How this demo works
chart searches a library of published, de-identified patient case reports (PMC-Patients). Every search feature you see is a hev layer gateway feature — the app posts queries and renders the gateway's decisions. It adds no search code of its own.
Query routing
One box, three retrieval strategies. The gateway's Auto router reads each query and
picks hybrid_text (exact/lexical with typo tolerance — a drug, a dose,
an abbreviation), fused (both retrieval legs, rank-merged — a clinical phrase),
or semantic (meaning-based over the note embedding — a whole clinical
picture in prose). Clinical queries are sharply bimodal — token lookups and prose pictures — which is why the
decision visibly matters here. The badge above the results is the gateway's own routing decision, echoed back;
the demo renders it rather than re-deciding anything.
Docs: Query routing
Hybrid text
The lexical strategy is more than BM25: HybridText fuses exact full-text matching with
per-token fuzzy matching, so aspirn still finds aspirin — and when a fuzzy match rescues a
result, the gateway says so in the response (surfacing). The fused route
runs this lexical leg and the semantic leg together and merges them with reciprocal-rank fusion, upstream
of the app. The facet rail's per-search counts come from the same machinery: a scan counts the full match
set for the active route, not just the rows on screen.
Docs: Hybrid text fusion · Scans
Agentic search
The Agentic search toggle sends the same query through a configured reasoning loop — a
hev layer Agent — instead of the single-hop router. A model reformulates the query into
variants, fans them out for recall over the corpus, grades the candidates for relevance, and returns the
standard row shape. It is slower and better-ranked, and it shows its work: the sidebar becomes the run
inspector (the planned variants and what each contributed), and each hit carries the variant that surfaced
it plus its graded relevance. Facet filters don't apply in this mode — the agent infers its own filters,
visible in its plan.
Docs: Agents API · Agent resource
Clinical-event cascade (UDF with a self-hosted model)

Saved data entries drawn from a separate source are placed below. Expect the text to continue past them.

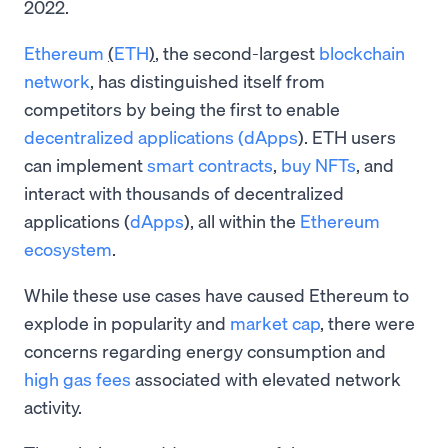
2022.
Ethereum
(
ETH
)
, the second-largest
blockchain
network
, has distinguished itself from
competitors by being the first to enable
decentralized applications (dApps
). ETH users
can implement
smart contracts
,
buy NFTs
, and
interact with thousands of decentralized
applications (
dApps
), all within the
Ethereum
ecosystem
.
While these use cases have caused Ethereum to
explode in popularity and
market cap
, there were
concerns regarding energy consumption and
high gas fees
associated with elevated network
activity.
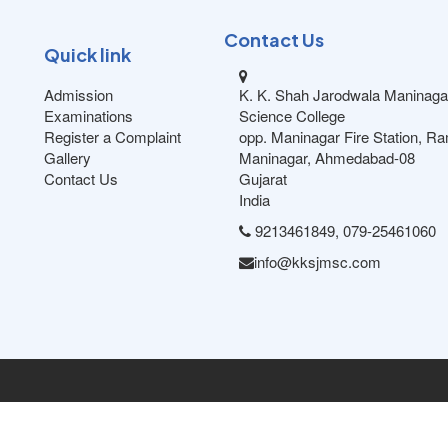
Contact Us
Quick link
Admission
K. K. Shah Jarodwala Maninaga
Examinations
Science College
Register a Complaint
opp. Maninagar Fire Station, R
Gallery
Maninagar, Ahmedabad-08
Contact Us
Gujarat
India
9213461849, 079-25461060
info@kksjmsc.com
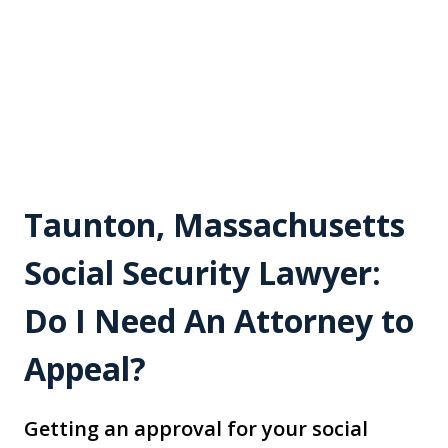
Taunton, Massachusetts
Social Security Lawyer:
Do I Need An Attorney to
Appeal?
Getting an approval for your social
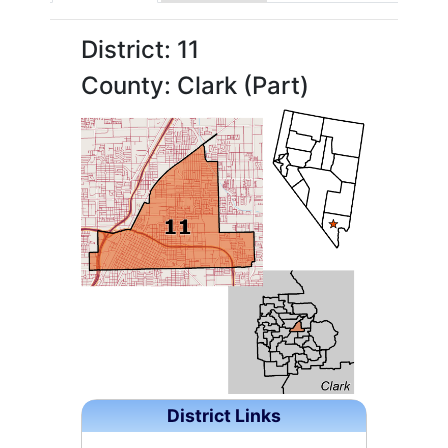
District: 11
County: Clark (Part)
District Links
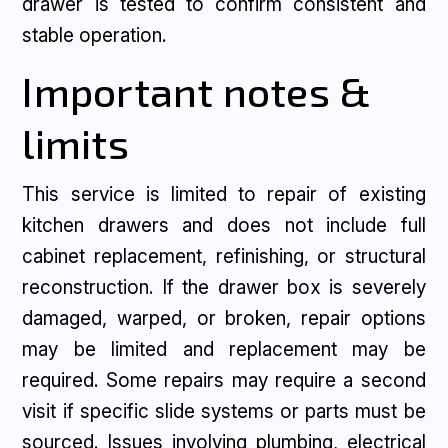
drawer is tested to confirm consistent and
stable operation.
Important notes &
limits
This service is limited to repair of existing
kitchen drawers and does not include full
cabinet replacement, refinishing, or structural
reconstruction. If the drawer box is severely
damaged, warped, or broken, repair options
may be limited and replacement may be
required. Some repairs may require a second
visit if specific slide systems or parts must be
sourced. Issues involving plumbing, electrical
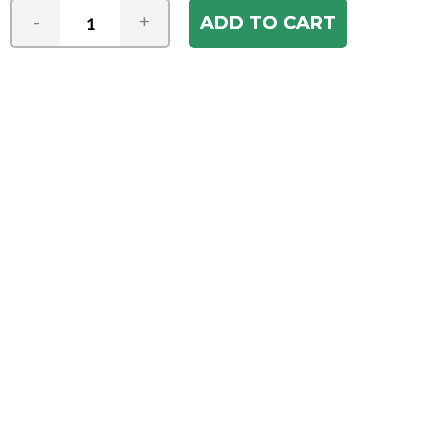
-
+
Join our e-mail newsletter
You hear it first! Get the latest news &
specials delivered to your inbox.
Email
Address
ABOUT US
Our Company
ACCOUNT
Register
My Account
Order Status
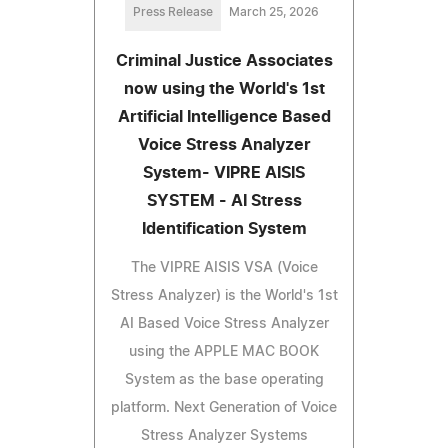
Press Release
March 25, 2026
Criminal Justice Associates
now using the World's 1st
Artificial Intelligence Based
Voice Stress Analyzer
System- VIPRE AISIS
SYSTEM - AI Stress
Identification System
The VIPRE AISIS VSA (Voice
Stress Analyzer) is the World's 1st
AI Based Voice Stress Analyzer
using the APPLE MAC BOOK
System as the base operating
platform. Next Generation of Voice
Stress Analyzer Systems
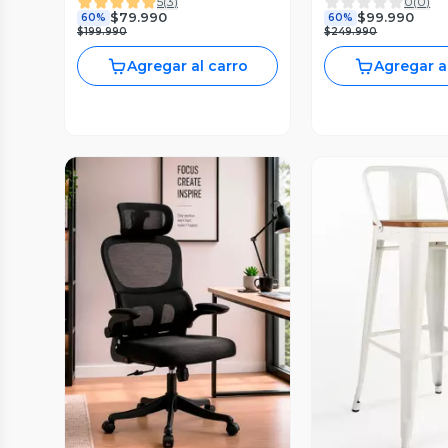
5
(
3
)
0
(
0
)
$79.990
$99.990
60%
60%
$199.990
$249.990
Agregar al carro
Agregar a
Vista Previa
Vista P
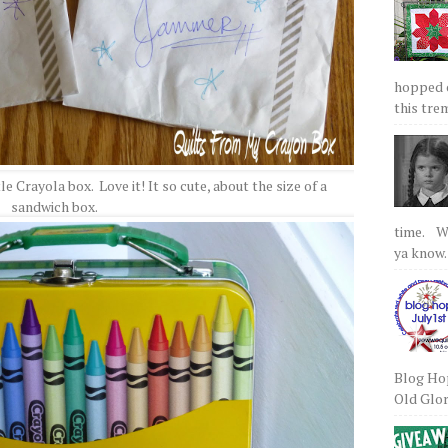
hopped on
this tre
le Crayola box. Love it! It so cute, about the size of a
sandwich box.
time. We
ya know.
Blog Hop
Old Glory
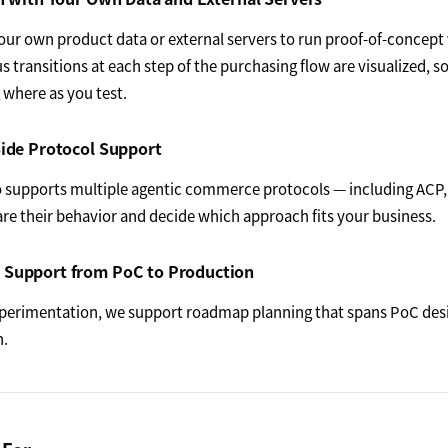
ur own product data or external servers to run proof-of-concept v
us transitions at each step of the purchasing flow are visualized, s
where as you test.
ide Protocol Support
 supports multiple agentic commerce protocols — including ACP,
e their behavior and decide which approach fits your business.
Support from PoC to Production
perimentation, we support roadmap planning that spans PoC des
n.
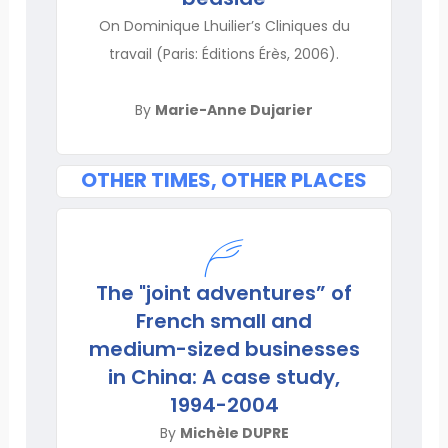
On Dominique Lhuilier’s Cliniques du
travail (Paris: Éditions Érès, 2006).
By
Marie-Anne Dujarier
OTHER TIMES, OTHER PLACES
The "joint adventures” of
French small and
medium-sized businesses
in China: A case study,
1994-2004
By
Michèle DUPRE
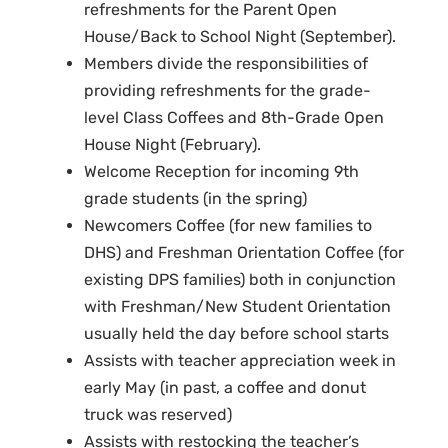
refreshments for the Parent Open
House/Back to School Night (September).
Members divide the responsibilities of
providing refreshments for the grade-
level Class Coffees and 8th-Grade Open
House Night (February).
Welcome Reception for incoming 9th
grade students (in the spring)
Newcomers Coffee (for new families to
DHS) and Freshman Orientation Coffee (for
existing DPS families) both in conjunction
with Freshman/New Student Orientation
usually held the day before school starts
Assists with teacher appreciation week in
early May (in past, a coffee and donut
truck was reserved)
Assists with restocking the teacher’s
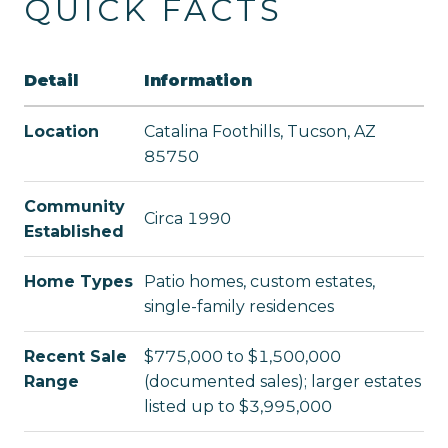
QUICK FACTS
Detail
Information
Location
Catalina Foothills, Tucson, AZ
85750
Community
Circa 1990
Established
Home Types
Patio homes, custom estates,
single-family residences
Recent Sale
$775,000 to $1,500,000
Range
(documented sales); larger estates
listed up to $3,995,000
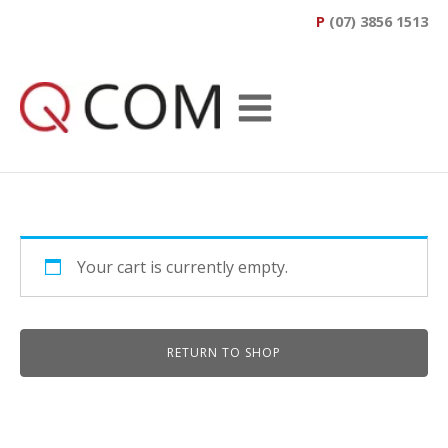
P
(07) 3856 1513
Your cart is currently empty.
RETURN TO SHOP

The Clinical event, Specialty, and Diagnosis facets are not in the source data —
they are written back by a user-defined function running an open-weight Gemma model on
cluster GPUs (hev layer's Function runtime: self-hosted, scale-to-zero, guided decoding). The
cascade reads each note once and extracts clinical events — medication discontinuation is the headline —
plus the facet labels in the same pass: one GPU pass, many labels. It composes with routing: an
events filter over a routed search answers questions like "who discontinued a statin due
to an adverse reaction?". The cascade runs as a backfill; facets appear as it progresses through the
corpus.
Why self-host instead of a batch API? The natural baseline for classification at rest is a provider batch endpoint (e.g. the Claude Message Batches API on Haiku, at half of realtime pricing). The cascade beats that baseline roughly 4–5× on marginal cost: one GPU pass derives every label at once, the worker keeps the GPU saturated with continuous batching, and scale-to-zero means idle cost is zero — while the notes never leave the cluster, which matters when the corpus is real clinical data rather than published case reports.
| Classification path | ~11k notes | ~167k notes |
|---|---|---|
| Haiku 4.5 realtime API | ~$31 | ~$460 |
| Haiku 4.5 Batch API (baseline) | ~$16 | ~$235 |
| This cascade (Gemma-2-9B, two A10G GPUs) | $8.2 measured | ~$120 |
Measured on the real backfill (11,373 notes, ~4 hours, zero failures) via Layer's cost reporting; larger claim sizes leave further headroom.